Tata confirms plan to sell UK steel businesses



Vapor rises above Tata Steel

Geoff Caddick | AFP | Getty Images


Vapor rises above Tata Steel’s plant in Port Talbot, south Wales, on January 18, 2016.




The British steel industry suffered a severe blow as Tata, the Indian steel giant, confirmed fears that it was about to put its UK business up for sale.


Late on Tuesday the Indian group said it was “looking at strategic alternatives” to the current ownership “to explore all options for portfolio restructuring, including the potential divestment of Tata Steel UK, in whole or in parts”.


Earlier, union sources had revealed that the company was poised to announce the sale of its British steel operations, plunging several plants — at Port Talbot, Rotherham, Corby and Shotton — into uncertainty.


Steel workers had been waiting for days for a decision to be made by the Tata board 4,700 miles away in Mumbai over the fate of Britain’s steelworks.


Stephen Kinnock, Labour MP for Aberavon — who had joined Community union officials in Mumbai to try to persuade the Tata board to keep Port Talbot, Britain’s largest steelworks, open — told the South Wales Evening Post that the company intended to sell the steelworks.


Instead of the hoped-for approval of a rescue plan, Tata is intent on selling its UK businesses in a move that will come as a hammer blow to the remnants of one-time British Steel.

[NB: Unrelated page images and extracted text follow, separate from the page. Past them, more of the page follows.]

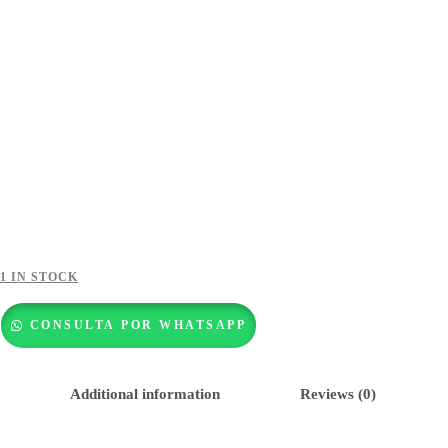
1 IN STOCK
CONSULTA POR WHATSAPP
Additional information
Reviews (0)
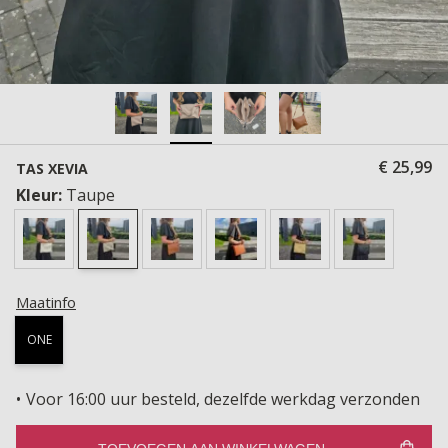
€ 25,99
TAS XEVIA
Kleur:
Taupe
Maatinfo
ONE
Voor 16:00 uur besteld, dezelfde werkdag verzonden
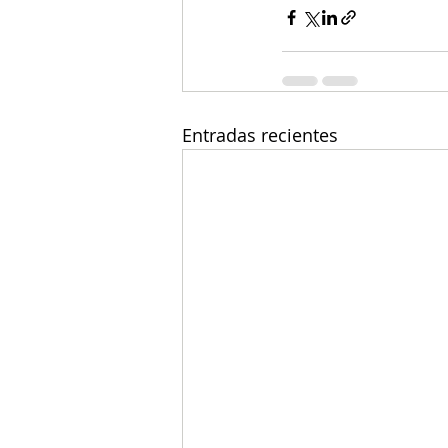
Entradas recientes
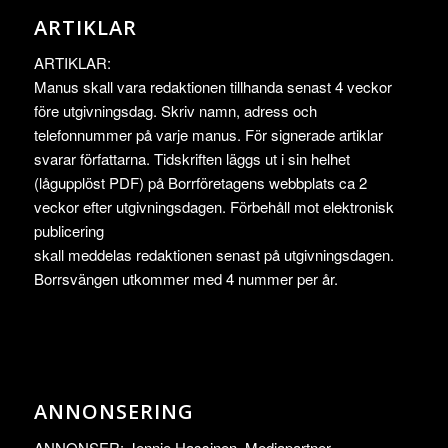
ARTIKLAR
ARTIKLAR:
Manus skall vara redaktionen tillhanda senast 4 veckor
före utgivningsdag. Skriv namn, adress och
telefonnummer på varje manus. För signerade artiklar
svarar författarna. Tidskriften läggs ut i sin helhet
(lågupplöst PDF) på Borrföretagens webbplats ca 2
veckor efter utgivningsdagen. Förbehåll mot elektronisk
publicering
skall meddelas redaktionen senast på utgivningsdagen.
Borrsvängen utkommer med 4 nummer per år.
ANNONSERING
ANNONSER: Jennie Hassinen, Mediapartner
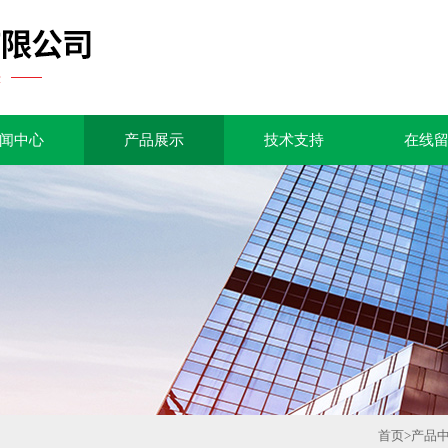
闻中心
产品展示
技术支持
在线
首页
>
产品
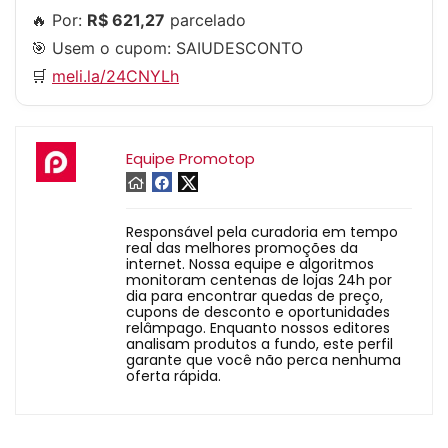
🔥 Por:
R$ 621,27
parcelado
🎯 Usem o cupom:
SAIUDESCONTO
🛒
meli.la/24CNYLh
Equipe Promotop
Responsável pela curadoria em tempo
real das melhores promoções da
internet. Nossa equipe e algoritmos
monitoram centenas de lojas 24h por
dia para encontrar quedas de preço,
cupons de desconto e oportunidades
relâmpago. Enquanto nossos editores
analisam produtos a fundo, este perfil
garante que você não perca nenhuma
oferta rápida.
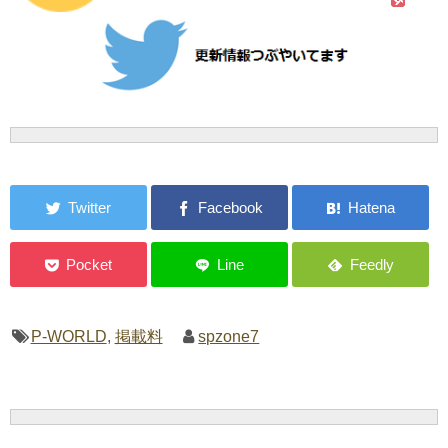
P-WORLD
,
掲載料
spzone7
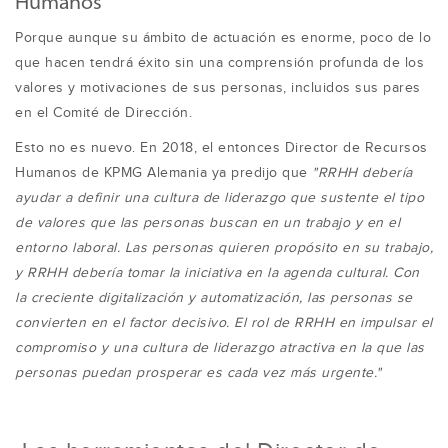
Humanos
Porque aunque su ámbito de actuación es enorme, poco de lo
que hacen tendrá éxito sin una comprensión profunda de los
valores y motivaciones de sus personas, incluidos sus pares
en el Comité de Dirección.
Esto no es nuevo. En 2018, el entonces Director de Recursos
Humanos de KPMG Alemania ya predijo que
"RRHH debería
ayudar a definir una cultura de liderazgo que sustente el tipo
de valores que las personas buscan en un trabajo y en el
entorno laboral. Las personas quieren propósito en su trabajo,
y RRHH debería tomar la iniciativa en la agenda cultural. Con
la creciente digitalización y automatización, las personas se
convierten en el factor decisivo. El rol de RRHH en impulsar el
compromiso y una cultura de liderazgo atractiva en la que las
personas puedan prosperar es cada vez más urgente."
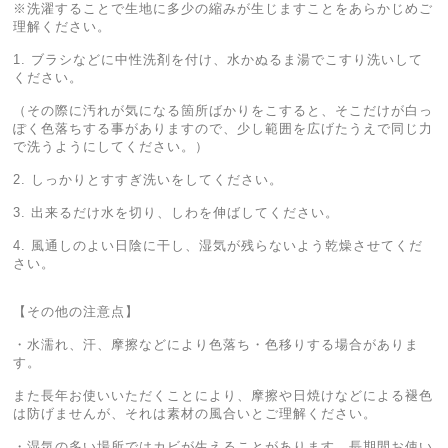
※洗濯することで生地に多少の縮みが生じますことをあらかじめご
理解ください。
1. ブラシなどに中性洗剤を付け、水かぬるま湯でこすり洗いして
ください。
（その際に汚れが気になる箇所ばかりをこすると、そこだけが白っ
ぽく色落ちする事がありますので、少し範囲を広げたうえで同じ力
で洗うようにしてください。）
2. しっかりとすすぎ洗いをしてください。
3. 出来るだけ水を切り、しわを伸ばしてください。
4. 風通しのよい日陰に干し、湿気が残らないよう乾燥させてくだ
さい。
【その他の注意点】
・水濡れ、汗、摩擦などにより色落ち・色移りする場合がありま
す。
また長年お使いいただくことにより、摩擦や日焼けなどによる褪色
は防げませんが、それは素材の風合いとご理解ください。
・湿気の多い場所ではカビが生えることがあります。長期間お使い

Tata painted a stark picture of the prospects for its UK business, saying that trading conditions in the UK and Europe had rapidly deteriorated recently due to “structural factors” such as global oversupply, increasing imports, high manufacturing costs and weak domestic demand. These were likely to continue into the future and had “significantly” affected the long-term competitiveness of its UK operations.